On Rats (Sciencey Ones)
- Rob Knaggs
- Oct 1, 2020
- 4 min read
Most of us know someone who is into one of the popular conspiracy theories or “alt” phenomena of the day, such as antivaxxers, COVID denial, climate change denial, 5G will turn you into a zombie, stuff like that; or perhaps, more mildly, they’ve talked about one of the scientific or medical scare stories that pop up in the media on a regular basis.
Just a few thoughts about the uncritical thinking or lack of awareness of how science works that causes a lot of these ideas to get traction. Often the origin will be a scientific paper, or just a media report about one, that seems to say something radical, against the grain or downright scary. It’s science, right? There must be something in it.

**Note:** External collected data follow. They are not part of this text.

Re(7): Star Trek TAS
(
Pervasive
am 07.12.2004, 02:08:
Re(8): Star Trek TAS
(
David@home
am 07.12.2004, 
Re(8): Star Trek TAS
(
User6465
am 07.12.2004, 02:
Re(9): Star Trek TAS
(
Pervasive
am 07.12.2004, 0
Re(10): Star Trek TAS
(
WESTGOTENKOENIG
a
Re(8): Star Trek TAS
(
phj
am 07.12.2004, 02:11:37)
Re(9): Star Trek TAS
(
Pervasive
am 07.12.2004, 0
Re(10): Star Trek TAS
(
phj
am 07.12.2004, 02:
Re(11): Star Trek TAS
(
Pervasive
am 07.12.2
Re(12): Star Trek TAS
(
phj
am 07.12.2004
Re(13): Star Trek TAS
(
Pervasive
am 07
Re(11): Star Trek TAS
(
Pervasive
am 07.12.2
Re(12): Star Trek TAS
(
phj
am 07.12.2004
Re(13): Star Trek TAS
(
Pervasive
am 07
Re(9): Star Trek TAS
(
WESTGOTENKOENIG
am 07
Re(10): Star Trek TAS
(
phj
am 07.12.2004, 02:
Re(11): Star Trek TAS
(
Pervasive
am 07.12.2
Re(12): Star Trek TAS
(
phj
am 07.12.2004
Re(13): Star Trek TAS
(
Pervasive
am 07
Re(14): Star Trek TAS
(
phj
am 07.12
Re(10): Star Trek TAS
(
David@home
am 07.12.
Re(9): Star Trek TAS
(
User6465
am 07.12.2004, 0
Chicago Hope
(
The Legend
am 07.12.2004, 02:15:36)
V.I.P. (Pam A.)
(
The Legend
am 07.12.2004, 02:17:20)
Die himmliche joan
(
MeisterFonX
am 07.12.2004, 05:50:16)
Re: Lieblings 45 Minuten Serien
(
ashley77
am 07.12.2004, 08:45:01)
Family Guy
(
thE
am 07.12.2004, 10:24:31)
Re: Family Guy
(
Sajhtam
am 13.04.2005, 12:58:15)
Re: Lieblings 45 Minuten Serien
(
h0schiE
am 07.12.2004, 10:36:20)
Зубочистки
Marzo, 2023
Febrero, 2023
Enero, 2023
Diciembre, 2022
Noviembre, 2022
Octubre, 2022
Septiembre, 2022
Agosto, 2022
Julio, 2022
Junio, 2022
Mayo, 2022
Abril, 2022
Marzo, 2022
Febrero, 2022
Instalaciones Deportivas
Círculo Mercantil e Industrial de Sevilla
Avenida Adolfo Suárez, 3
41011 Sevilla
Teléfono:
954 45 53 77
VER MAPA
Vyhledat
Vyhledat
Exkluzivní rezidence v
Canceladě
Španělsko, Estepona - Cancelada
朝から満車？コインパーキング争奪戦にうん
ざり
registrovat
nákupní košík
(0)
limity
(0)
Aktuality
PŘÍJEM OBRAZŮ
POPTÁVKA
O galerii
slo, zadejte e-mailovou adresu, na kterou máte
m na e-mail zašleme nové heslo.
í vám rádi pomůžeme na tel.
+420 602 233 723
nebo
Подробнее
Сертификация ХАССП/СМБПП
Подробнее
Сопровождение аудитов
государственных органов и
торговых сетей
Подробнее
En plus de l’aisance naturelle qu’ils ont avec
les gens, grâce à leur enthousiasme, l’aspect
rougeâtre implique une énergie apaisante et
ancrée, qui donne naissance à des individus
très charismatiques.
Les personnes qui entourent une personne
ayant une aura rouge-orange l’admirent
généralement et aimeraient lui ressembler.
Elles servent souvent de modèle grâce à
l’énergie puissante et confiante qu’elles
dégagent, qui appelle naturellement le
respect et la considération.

Well… maybe. Let’s delve into why this is almost never the full story. How about, to pluck an example, the notion that your mobile phone can give you cancer. Say there’s a lab study in which they’ve got a bunch of rats living in a cage, and then after a while they put half a dozen iPhones in the cage and turn them on. Flash forward for a period of time and lo and behold, a goodly percentage of the rats have tumors! That proves something, right? Only two things changed: (1) they put iPhones in the cage and (2) now a lot of the rats have tumors. Ergo, the phones must have caused the tumors and the ghost of Steve Jobs is trying to kill you.
Except not necessarily. Just off the top of my head, there are a few more things about the rats and their environment that might be a factor in their tumor-accumulating. They were probably all fed the same food, for example. They all aged. (Oh, you say, but the study only lasted a few months. Well, fine, but that’s a significant chunk of time to a tiny animal.) And there’s the fact that lab rats are more susceptible to tumors to begin with, due to selective breeding over hundreds of generations for precisely that purpose.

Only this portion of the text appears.